The bold chromatic choice of color and the figures’ nearly grid-like formation are at once lyrical and balanced, conveying a potent energy that enlivens the picture with strong emotive power. For Haring, dance was symbol of life and coexistence. As Robert Farris Thompson described, “spider-moves define beauty in relation to design and shared space. When b-boys [street dancers] combine in the spider-move pattern, they are not merely dancing. They are living a principle: work with your brother, share space in relation to time. Haring expands on that. It turns into an emblem.” (Robert Farris Thompson, Haring and the Dance, Keith Haring, New York, 1997, p. 218)

Arriving in New York City in 1978, Haring was immediately drawn to the urban music and graffiti scene, working alongside other artists who were also to become legends of their time, such as Jean-Michel Basquiat. Music and the urban culture surrounding it proved to be a major source of inspiration for the artist early on: “All kinds of new things were starting.

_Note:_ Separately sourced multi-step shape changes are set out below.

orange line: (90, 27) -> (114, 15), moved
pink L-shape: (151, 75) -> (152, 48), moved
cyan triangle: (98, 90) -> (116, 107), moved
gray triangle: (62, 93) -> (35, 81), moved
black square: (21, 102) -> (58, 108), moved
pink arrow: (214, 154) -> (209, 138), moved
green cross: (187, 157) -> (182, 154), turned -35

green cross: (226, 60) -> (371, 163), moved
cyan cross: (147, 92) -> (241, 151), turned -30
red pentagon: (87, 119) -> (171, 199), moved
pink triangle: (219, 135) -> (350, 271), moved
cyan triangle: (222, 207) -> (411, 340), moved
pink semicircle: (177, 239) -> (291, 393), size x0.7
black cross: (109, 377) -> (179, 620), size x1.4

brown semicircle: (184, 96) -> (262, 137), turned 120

In music, it was the punk and New Wave scenes… And there was the club scene – the Mudd Club and Club 57, at St. Mark’s Place, in the basement of a Polish church, which became our hangout, a clubhouse, where we could do whatever we wanted.” (the artist in conversation with David Sheff, Rolling Stone, August 1989, n.p.) The extraordinary sensation of rhythm that pervades the present work and others from this year can be connected to the artist’s deep understanding and love of this alternative and highly original music scene. Untitled demonstrates the ways in which Haring’s work developed in expressive scope from the first half of the 1980s, indicating a new aesthetic maturity and creative profundity that signify the work of an artist at the height of his powers.

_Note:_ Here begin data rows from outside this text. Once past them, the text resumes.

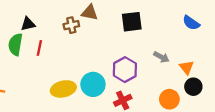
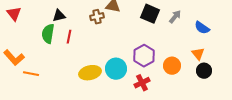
black square: (132, 22) -> (150, 14), turned 30
blue semicircle: (191, 23) -> (202, 28), moved
gray arrow: (161, 57) -> (175, 17), moved, turned -80
orange circle: (169, 99) -> (172, 66), moved

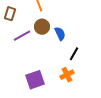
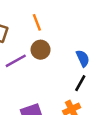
blue semicircle: (60, 34) -> (83, 58), moved

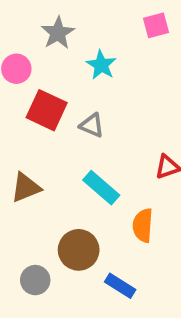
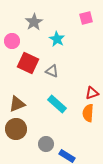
orange semicircle: (143, 225) -> (88, 113), moved
brown circle: (79, 250) -> (16, 129), moved
gray circle: (35, 280) -> (46, 144), moved

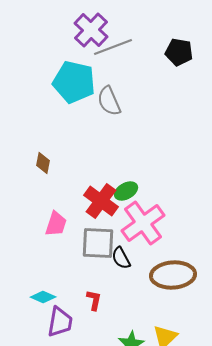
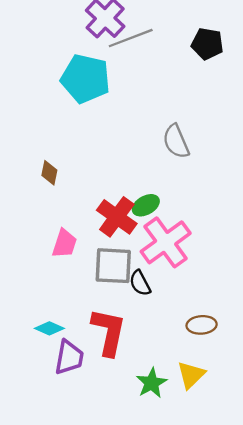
gray semicircle: (109, 101) -> (176, 141), moved
brown ellipse: (173, 275) -> (202, 325), moved, size x0.6
red L-shape: (94, 300) -> (109, 332), size x2.0

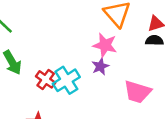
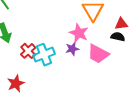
pink trapezoid: (137, 92) -> (98, 54), moved

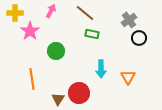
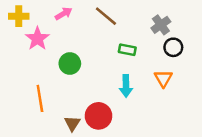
pink arrow: (51, 11) -> (64, 14), turned 32
green rectangle: (92, 34) -> (127, 50), moved
orange triangle: (128, 77) -> (163, 78), moved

Three years prior to the execution of the present work, the arts community in New York was ravaged by the tragic development of the AIDS epidemic in New York. Even in the face of AIDS, a disease to which Haring himself succumbed in 1990, the present work retains the artist’s distinct positive energy; rather than devolving into injury, misery, or anxiety, Untitled illustrates Haring’s unique appreciation of human relationships and intense, receptive embrace of all walks of life. As Henry Geldzahler observed, “It was in the face of this tragic dimension that Keith’s generosity and love of his audience was played out, above all in the spontaneity and high energy of his work right up to the end; Keith produced a tuneful art that sets us humming.” (Henry Geldzahler cited in: Exh. Cat., St. Louis, Philip Samuels Fine Art, Keith Haring, 1990)

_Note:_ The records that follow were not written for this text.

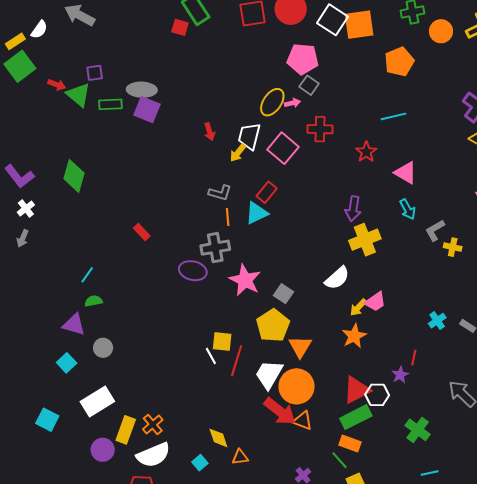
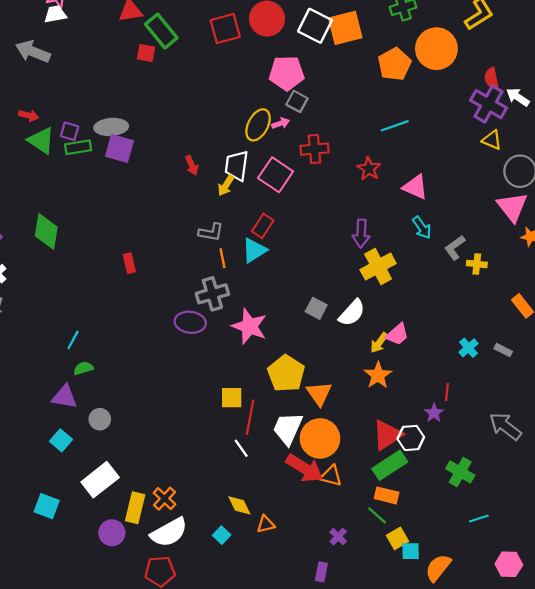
orange circle: (441, 31) -> (436, 49), moved, size x1.6
purple square: (95, 73) -> (70, 131), moved, turned 30
red arrow: (57, 85) -> (29, 115), moved
red rectangle: (142, 232) -> (129, 263), moved, turned 36
gray square: (283, 294) -> (316, 308), moved
white line: (211, 356) -> (241, 448), moved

In its astonishingly assured compositional structure and astounding candor, Untitled stands as s a work of immense significance within Haring’s oeuvre, embodying the dizzying energy and sense of possibility that existed within the New York cultural scene for a brief but heady period in the 1980s. Ultimately, the present work superbly encapsulates the sensation that Haring declared he was striving for within his art when he stated, “When I paint, it is an experience that, at its best, is transcending reality.” (Keith Haring, quoted in: David Sheff, “Keith Haring: Just Say Know,” Rolling Stone, August 1989) In its creation of a powerfully distinctive dreamscape, Untitled not only transcends reality, but exceeds it.